• WHAT YOU ARE ASKED TO DO: In how many lines of the records below does the word "community" appear? Reply with the number only.

** Opening EXTRACTED RECORDS block **

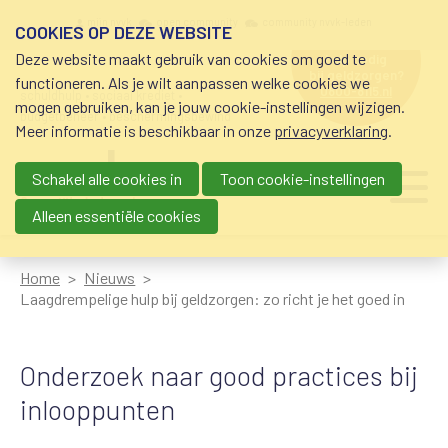
Overslaan en naar de inhoud gaan
Meta navigation
mijn nvvk
open community
community nvvk-leden
COOKIES OP DEZE WEBSITE
Deze website maakt gebruik van cookies om goed te
hulp nodig
bij geldzorgen?
functioneren. Als je wilt aanpassen welke cookies we
0800-8115.nl
schuldhulp • sociaal krediet •
mogen gebruiken, kan je jouw cookie-instellingen wijzigen.
budgetbeheer • beschermingsbewind
Meer informatie is beschikbaar in onze
privacyverklaring
.
Schakel alle cookies in
Toon cookie-instellingen
Main navigation
Ju
me
Alleen essentiële cookies
Home
Nieuws
Laagdrempelige hulp bij geldzorgen: zo richt je het goed in
Onderzoek naar good practices bij
inlooppunten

** Closing EXTRACTED RECORDS block **

• TASK SOLUTION: 2